Al llegar a casa por la noche encuentro a mi cuñado Antonio hablando con Jorge. Los dos se callan al verme entrar en el despacho. Cenamos hablando de María y los niños… Ya están muy altos y se acuerdan mucho de nosotros… Él ha venido a Madrid solo por veinticuatro horas… Antes de irnos a acostar, Antonio me hace una seña.

—Tengo que hablarte…

—Ahora mismo… Di.

—No, mañana. Me has dicho que tienes el estudio en esta misma calle… ¿A qué hora puedo ir?

—Cuando quieras, desde las nueve estoy allí trabajando.

—Pues hasta mañana.

Al otro día aparece en mi estudio con aire solemne.

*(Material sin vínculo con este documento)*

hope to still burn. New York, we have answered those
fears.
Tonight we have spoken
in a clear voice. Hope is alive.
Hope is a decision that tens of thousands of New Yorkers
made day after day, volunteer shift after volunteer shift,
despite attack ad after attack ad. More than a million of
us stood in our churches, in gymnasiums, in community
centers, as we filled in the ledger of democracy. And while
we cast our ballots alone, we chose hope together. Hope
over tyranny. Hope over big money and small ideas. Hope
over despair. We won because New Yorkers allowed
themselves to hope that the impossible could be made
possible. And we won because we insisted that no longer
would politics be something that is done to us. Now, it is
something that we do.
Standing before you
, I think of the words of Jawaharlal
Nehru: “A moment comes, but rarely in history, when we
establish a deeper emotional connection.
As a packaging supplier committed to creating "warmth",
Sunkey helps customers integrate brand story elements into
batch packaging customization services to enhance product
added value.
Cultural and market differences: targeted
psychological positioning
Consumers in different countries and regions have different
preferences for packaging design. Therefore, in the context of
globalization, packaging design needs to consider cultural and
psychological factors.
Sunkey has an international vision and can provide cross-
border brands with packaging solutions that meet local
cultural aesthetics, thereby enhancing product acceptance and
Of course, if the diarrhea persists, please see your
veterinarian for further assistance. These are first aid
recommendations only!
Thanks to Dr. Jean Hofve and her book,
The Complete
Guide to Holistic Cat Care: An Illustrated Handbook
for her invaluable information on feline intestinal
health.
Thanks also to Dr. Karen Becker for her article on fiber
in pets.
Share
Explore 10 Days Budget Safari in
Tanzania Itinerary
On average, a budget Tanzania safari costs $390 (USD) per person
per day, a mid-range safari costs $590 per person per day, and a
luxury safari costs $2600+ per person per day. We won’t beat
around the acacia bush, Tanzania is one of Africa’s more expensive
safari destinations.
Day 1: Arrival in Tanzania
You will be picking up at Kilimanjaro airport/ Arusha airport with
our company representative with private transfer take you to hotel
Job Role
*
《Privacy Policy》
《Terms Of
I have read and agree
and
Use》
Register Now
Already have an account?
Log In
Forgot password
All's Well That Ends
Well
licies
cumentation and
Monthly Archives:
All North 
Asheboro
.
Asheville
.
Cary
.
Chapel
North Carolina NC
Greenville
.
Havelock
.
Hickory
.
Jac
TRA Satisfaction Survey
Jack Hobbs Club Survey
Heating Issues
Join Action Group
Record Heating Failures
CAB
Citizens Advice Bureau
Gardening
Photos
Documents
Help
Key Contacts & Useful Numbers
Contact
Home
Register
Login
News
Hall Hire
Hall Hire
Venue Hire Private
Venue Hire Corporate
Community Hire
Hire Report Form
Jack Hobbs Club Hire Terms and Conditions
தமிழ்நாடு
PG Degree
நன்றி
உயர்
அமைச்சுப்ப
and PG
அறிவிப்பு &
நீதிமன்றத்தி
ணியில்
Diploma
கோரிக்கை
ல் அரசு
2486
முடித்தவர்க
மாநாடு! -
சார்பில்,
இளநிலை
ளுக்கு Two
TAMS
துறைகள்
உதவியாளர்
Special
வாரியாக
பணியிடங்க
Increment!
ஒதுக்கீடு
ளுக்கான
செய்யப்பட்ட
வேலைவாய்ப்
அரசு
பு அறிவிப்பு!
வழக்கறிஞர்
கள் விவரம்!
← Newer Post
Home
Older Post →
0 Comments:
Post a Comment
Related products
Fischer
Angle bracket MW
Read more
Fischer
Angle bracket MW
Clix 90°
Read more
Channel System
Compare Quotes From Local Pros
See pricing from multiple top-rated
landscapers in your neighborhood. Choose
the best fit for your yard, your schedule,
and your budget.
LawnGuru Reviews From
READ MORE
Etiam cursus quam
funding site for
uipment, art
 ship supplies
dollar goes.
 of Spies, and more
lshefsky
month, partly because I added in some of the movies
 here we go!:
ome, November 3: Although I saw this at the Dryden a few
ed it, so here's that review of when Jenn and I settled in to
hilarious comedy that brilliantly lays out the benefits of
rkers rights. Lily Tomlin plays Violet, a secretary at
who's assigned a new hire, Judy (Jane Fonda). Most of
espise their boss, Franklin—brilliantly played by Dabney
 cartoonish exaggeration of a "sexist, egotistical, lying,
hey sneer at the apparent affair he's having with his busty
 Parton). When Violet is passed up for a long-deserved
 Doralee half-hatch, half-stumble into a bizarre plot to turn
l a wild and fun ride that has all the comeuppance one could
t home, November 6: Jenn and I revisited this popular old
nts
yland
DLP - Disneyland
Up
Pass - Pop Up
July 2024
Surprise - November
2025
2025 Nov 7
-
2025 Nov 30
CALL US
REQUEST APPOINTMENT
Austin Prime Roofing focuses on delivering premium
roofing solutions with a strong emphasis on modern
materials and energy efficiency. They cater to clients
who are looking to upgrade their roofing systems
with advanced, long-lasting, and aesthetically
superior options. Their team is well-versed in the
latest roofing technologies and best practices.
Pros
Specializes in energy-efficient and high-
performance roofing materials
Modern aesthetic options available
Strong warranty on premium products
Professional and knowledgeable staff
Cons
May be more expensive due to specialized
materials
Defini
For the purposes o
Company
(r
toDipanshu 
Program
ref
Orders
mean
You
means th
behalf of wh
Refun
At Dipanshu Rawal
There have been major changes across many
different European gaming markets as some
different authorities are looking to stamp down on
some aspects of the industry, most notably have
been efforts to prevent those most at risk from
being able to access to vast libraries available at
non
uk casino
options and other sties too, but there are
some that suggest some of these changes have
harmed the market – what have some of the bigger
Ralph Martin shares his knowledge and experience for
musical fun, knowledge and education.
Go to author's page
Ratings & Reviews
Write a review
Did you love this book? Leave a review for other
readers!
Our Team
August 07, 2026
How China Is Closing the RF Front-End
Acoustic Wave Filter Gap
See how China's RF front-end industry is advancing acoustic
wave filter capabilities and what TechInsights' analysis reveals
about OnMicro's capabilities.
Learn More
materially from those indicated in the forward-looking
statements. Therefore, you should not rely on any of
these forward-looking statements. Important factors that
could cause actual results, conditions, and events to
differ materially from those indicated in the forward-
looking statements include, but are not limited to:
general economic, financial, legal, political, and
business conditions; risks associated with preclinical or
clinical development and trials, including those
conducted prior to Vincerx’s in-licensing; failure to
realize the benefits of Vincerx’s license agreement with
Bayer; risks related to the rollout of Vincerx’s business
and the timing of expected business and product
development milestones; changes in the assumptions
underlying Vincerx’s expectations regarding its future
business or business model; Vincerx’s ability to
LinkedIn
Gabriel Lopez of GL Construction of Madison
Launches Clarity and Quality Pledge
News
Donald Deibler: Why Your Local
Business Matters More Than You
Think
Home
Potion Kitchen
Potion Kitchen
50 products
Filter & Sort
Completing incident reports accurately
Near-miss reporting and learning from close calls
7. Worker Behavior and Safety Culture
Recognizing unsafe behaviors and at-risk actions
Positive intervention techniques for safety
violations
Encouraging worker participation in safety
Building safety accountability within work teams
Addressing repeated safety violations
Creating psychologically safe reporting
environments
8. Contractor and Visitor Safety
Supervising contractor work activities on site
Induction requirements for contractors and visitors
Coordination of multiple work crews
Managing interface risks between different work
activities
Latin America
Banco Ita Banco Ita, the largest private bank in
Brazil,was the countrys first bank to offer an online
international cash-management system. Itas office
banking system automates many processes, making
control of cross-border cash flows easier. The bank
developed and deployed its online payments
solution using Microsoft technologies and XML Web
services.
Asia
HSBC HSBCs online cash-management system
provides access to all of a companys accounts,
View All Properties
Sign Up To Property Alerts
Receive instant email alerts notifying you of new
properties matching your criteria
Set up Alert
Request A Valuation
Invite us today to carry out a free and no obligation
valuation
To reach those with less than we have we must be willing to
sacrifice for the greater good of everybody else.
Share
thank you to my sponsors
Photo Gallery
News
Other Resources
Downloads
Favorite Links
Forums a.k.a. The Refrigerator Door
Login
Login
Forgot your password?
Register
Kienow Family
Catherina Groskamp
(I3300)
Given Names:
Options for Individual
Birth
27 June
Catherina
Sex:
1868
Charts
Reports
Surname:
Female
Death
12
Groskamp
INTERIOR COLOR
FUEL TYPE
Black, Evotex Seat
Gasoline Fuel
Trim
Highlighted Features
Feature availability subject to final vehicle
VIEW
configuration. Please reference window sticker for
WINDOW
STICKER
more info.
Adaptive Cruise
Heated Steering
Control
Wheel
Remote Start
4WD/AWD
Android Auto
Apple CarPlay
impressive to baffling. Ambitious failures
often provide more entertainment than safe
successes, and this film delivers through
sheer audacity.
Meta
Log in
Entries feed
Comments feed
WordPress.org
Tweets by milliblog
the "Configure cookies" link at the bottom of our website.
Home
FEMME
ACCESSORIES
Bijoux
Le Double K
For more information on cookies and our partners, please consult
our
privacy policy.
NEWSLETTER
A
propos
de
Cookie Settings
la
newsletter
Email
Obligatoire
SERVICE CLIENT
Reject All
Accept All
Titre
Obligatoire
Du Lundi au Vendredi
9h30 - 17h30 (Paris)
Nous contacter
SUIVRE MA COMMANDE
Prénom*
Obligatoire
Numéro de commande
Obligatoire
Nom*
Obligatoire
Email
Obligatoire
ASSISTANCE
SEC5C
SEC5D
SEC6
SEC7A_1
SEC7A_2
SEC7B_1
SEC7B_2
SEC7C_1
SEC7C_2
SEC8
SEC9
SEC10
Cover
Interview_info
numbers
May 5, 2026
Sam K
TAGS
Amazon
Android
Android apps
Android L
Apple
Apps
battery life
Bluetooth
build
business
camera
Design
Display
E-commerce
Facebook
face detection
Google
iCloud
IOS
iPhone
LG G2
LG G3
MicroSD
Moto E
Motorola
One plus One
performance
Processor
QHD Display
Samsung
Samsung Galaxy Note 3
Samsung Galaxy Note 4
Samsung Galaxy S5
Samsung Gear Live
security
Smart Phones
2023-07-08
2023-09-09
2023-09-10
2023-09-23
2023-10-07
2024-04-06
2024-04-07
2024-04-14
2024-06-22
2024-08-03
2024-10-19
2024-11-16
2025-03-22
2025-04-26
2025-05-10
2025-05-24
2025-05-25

—Tenía que decirte… ¿Tú sabes el disparate que hace una mujer que abandona sus deberes?

—Sí; una mujer sí, yo no. Tengo otros.

—Mira… –dice Antonio dispuesto a todo–. Mira… tú y yo siempre nos hemos entendido bien.

—Muy bien.

—Pues ahora te digo que es preciso para ti reconquistar a tu marido… ¿Te das cuenta de la hermosa labor que te propongo? Piénsalo… Le has dejado solo con su dolor en los linderos de la vejez… ¡Vuelve a él los ojos, María Luisa…! Conquístale, cae en sus brazos…

La preciosa literatura varonil no me hace efecto alguno, pero ante estas últimas palabras, me revuelvo furiosa.

—¡Caer en sus brazos! ¿Has dicho eso?